▸ Assigned task: Where in the entries below does "ainda" appear? Copy every line that has it.
##### Records shown
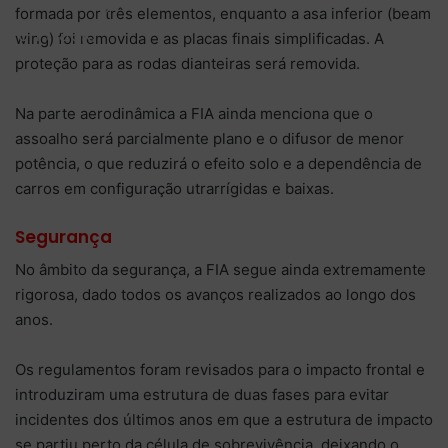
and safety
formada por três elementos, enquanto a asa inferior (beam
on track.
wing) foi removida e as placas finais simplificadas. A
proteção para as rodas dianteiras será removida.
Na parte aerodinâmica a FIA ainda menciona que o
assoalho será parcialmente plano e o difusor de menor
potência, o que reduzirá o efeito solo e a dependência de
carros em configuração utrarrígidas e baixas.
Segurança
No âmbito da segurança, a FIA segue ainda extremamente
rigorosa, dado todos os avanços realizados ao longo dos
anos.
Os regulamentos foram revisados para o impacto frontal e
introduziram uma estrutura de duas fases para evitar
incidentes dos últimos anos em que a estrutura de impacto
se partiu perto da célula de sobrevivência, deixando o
##########
##### Records shown
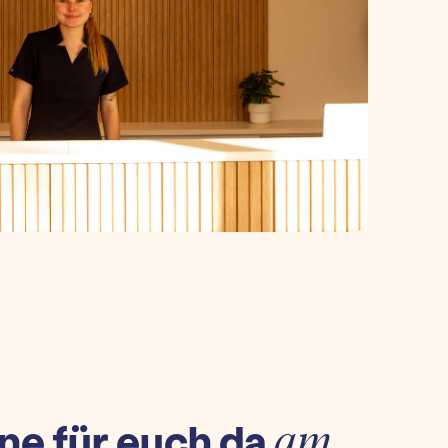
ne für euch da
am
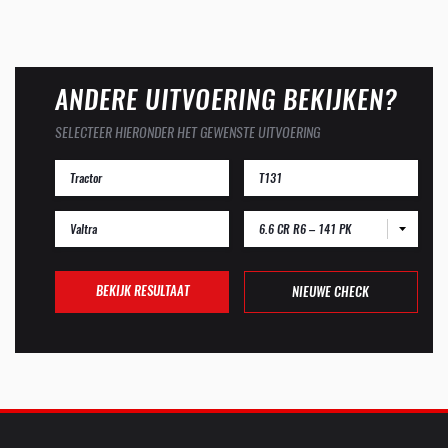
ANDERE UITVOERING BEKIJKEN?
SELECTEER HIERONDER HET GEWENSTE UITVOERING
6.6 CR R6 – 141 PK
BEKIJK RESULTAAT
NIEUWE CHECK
##########
▸ Your response:
Na parte aerodinâmica a FIA ainda menciona que o
No âmbito da segurança, a FIA segue ainda extremamente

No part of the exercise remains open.